To understand Bennett’s hesitation, we need to remind one more time of the absence of fossil bones from hominids in Europe instead.

Furthermore, the human evolution timeline is far from being a simple matter.

Paleontologists believe that the great apes (orangutans, gorillas, chimpanzees and humans) have emerged and diversified during a time known as the Miocene, from almost 18 million to 5 million years ago.

But just now consensus on when humans “separated” from them.

Scientists have found evidence of non-human great apes roaming Europe, so it is possible that they may be responsible for the footprints in Crete, explains Robin Crompton, professor and expert in biological anthropology from the University of Liverpool, UK.

“The footprints could certainly be homininians, and that’s certainly exciting. But there’s still one big point that it’s just bad. such research and discoveries can answer” the question, said Crompton BBC.

In other words, finding more bones and footprints in Europe is accurate.

How important are Trachilos footprints?

Ahlberg, a Swedish researcher who did not work on footprints in Crete, says there is no doubt that our species, Homo sapiens

, evolved in Africa about 250 a thousand years ago. His interest is long before that.

“This (the African origin of Homo sapiens) is very well documented,” he says. “The question here has been for much longer, whether the entire human lineage originated in Africa.”

“Perhaps not, as our research suggests that human ancestors may have wandered into southern Europe first, as well as in East Africa,” adds Ahlberg.

Rather than simply refute the hypothesis Leaving Africa, Ahlberg says he is working with the possibility that our ancestors may have spread to Europe earlier of what we currently believe.

“All we are saying is that the reach of these first homininians may be greater than people are used to thinking.”

In 2017, the same year that the first article on Trachilos’ footprints was published, German paleontologist and professor Madelaine Bohme, from the University of Tbingen, made headlines on her own. She announced that the discovery of the “last common ancestor” of humans and chimpanzees has not been found in Africa, but in Europe.

Bohme and a team of researchers said the creature, named Graecopithecus, lived in the region of Blcs there are 7,11 and 7,18 millions of years, therefore older than Sahelanthropus, currently considered the oldest human ancestor to walk upright.

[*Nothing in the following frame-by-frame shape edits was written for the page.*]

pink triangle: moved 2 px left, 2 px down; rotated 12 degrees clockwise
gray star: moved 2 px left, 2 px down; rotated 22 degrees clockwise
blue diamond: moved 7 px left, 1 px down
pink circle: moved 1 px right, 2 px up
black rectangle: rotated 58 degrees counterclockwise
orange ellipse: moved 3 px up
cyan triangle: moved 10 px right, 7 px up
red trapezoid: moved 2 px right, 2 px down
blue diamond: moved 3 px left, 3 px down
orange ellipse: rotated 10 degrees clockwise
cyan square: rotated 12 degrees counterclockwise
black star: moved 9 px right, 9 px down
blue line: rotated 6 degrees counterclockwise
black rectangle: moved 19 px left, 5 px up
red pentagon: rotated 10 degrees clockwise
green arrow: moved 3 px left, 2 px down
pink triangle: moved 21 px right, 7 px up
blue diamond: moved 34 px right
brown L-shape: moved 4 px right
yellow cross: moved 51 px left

So far, the remains of Graecopithecus consist of a single tooth and a jaw, the latter found in Greece, 250 km from Crete.

“Our investigations do not challenge the history of human evolution after 5 million years ago, but what happened before that,” argues Bohme.

Skepticism and science

The controversy provoked by Trachilos’ footprints has also sparked debate about how scientists deal with an off-the-curve hypothesis.

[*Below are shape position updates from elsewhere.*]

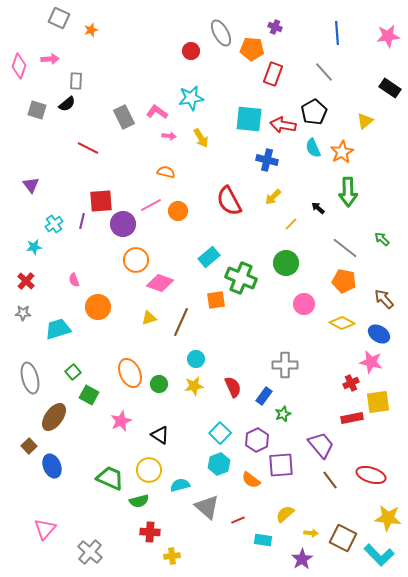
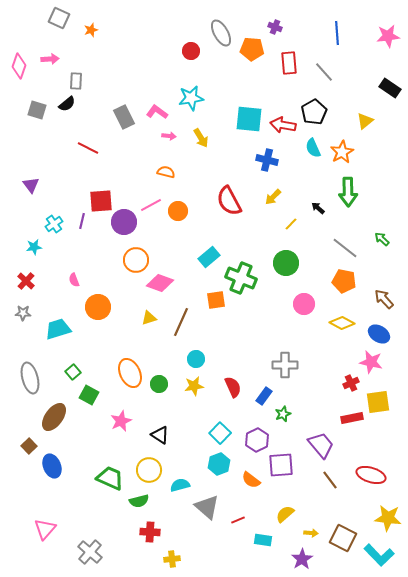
red rectangle at (273, 74): moved 16 px right, 11 px up; rotated 25 degrees counterclockwise
purple circle at (123, 224): moved 1 px right, 2 px up
yellow cross at (172, 556): moved 3 px down
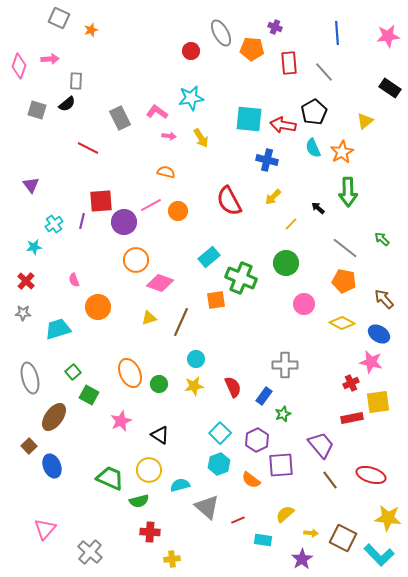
gray rectangle at (124, 117): moved 4 px left, 1 px down
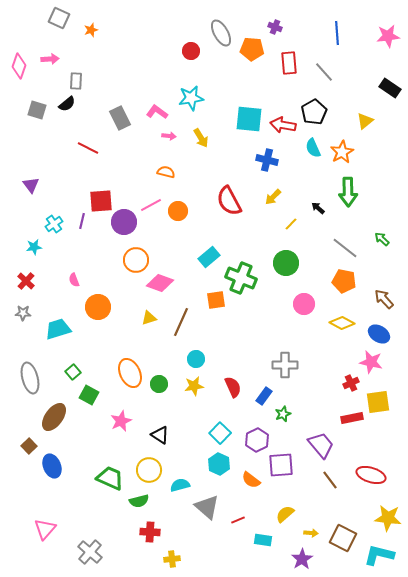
cyan hexagon at (219, 464): rotated 15 degrees counterclockwise
cyan L-shape at (379, 555): rotated 148 degrees clockwise
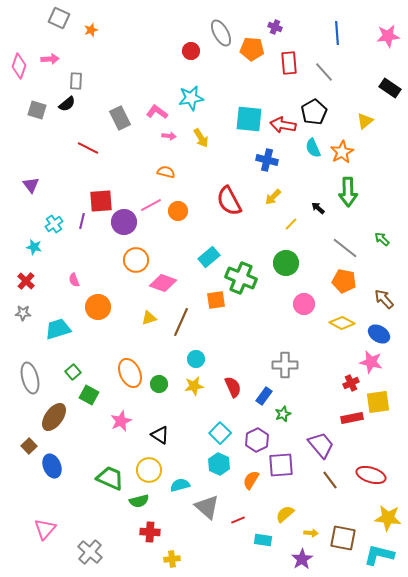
cyan star at (34, 247): rotated 21 degrees clockwise
pink diamond at (160, 283): moved 3 px right
orange semicircle at (251, 480): rotated 84 degrees clockwise
brown square at (343, 538): rotated 16 degrees counterclockwise
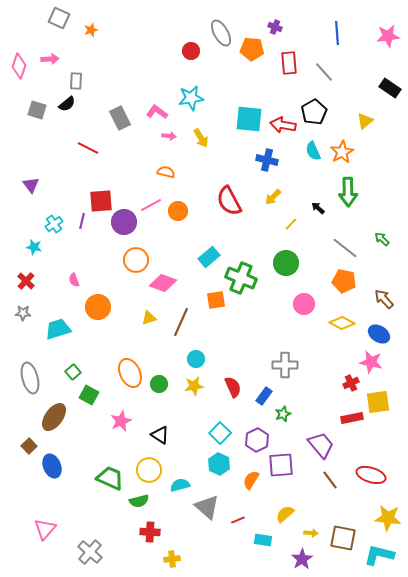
cyan semicircle at (313, 148): moved 3 px down
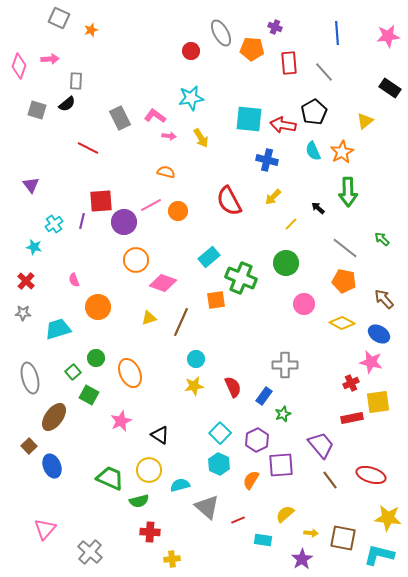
pink L-shape at (157, 112): moved 2 px left, 4 px down
green circle at (159, 384): moved 63 px left, 26 px up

Despite his hesitations about Trachilos’ footprints, Robin Crompton of the University and from Liverpool, adamant that rejection as hominid tracks by other experts does nothing to help the study of the origins of humanity. Scientists need to keep an open mind,” he said.

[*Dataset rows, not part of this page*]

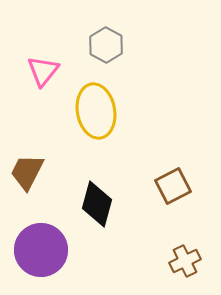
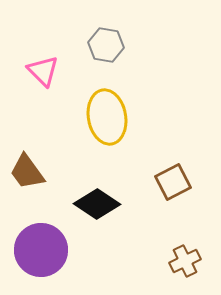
gray hexagon: rotated 20 degrees counterclockwise
pink triangle: rotated 24 degrees counterclockwise
yellow ellipse: moved 11 px right, 6 px down
brown trapezoid: rotated 63 degrees counterclockwise
brown square: moved 4 px up
black diamond: rotated 72 degrees counterclockwise
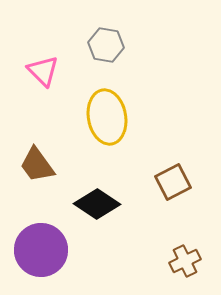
brown trapezoid: moved 10 px right, 7 px up
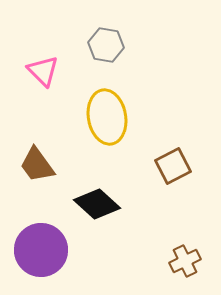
brown square: moved 16 px up
black diamond: rotated 9 degrees clockwise
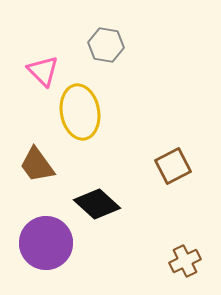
yellow ellipse: moved 27 px left, 5 px up
purple circle: moved 5 px right, 7 px up
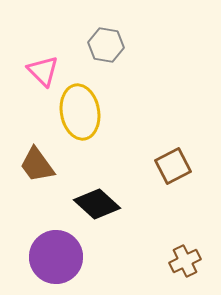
purple circle: moved 10 px right, 14 px down
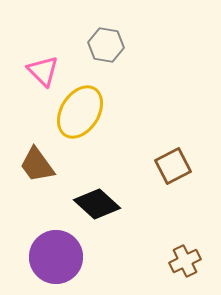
yellow ellipse: rotated 42 degrees clockwise
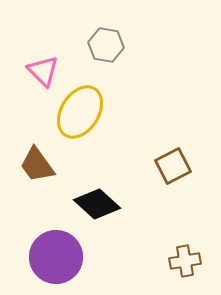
brown cross: rotated 16 degrees clockwise
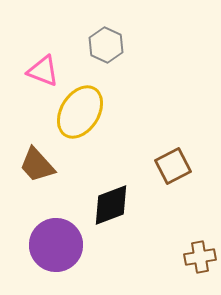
gray hexagon: rotated 16 degrees clockwise
pink triangle: rotated 24 degrees counterclockwise
brown trapezoid: rotated 6 degrees counterclockwise
black diamond: moved 14 px right, 1 px down; rotated 63 degrees counterclockwise
purple circle: moved 12 px up
brown cross: moved 15 px right, 4 px up
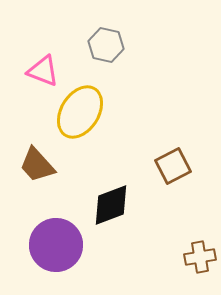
gray hexagon: rotated 12 degrees counterclockwise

Madelaine Bohme agrees, noting that there have been seismic-dimension shifts in theories about the origins of humanity.

The hypothesis from Africa, for example, did not immediately become accepted by most experts when the remains of a child known as the Taung Child, who lived 2.8 million years ago, were found in South Africa in 1924. “There were times in history when it was believed that humanity could have originated in different parts of the world, not Africa.”

For her , “science without skepticism is not good science, but people need to be open to discussions. And yes, we need more investigation and more discoveries, but colleagues are simply discarding our findings for something totally different” see.

Per Ahlberg, linked to the study of the footprints of Crete, seems to be particularly irritated by criticism of “It’s only because people are so desperately attached to the idea of ​​the Out of Africa theory that our claims are seen in that way,” he says. We present the evidence and present the defense of our discovery.”

For him, “fighting people’s unbelief is frankly uninteresting.”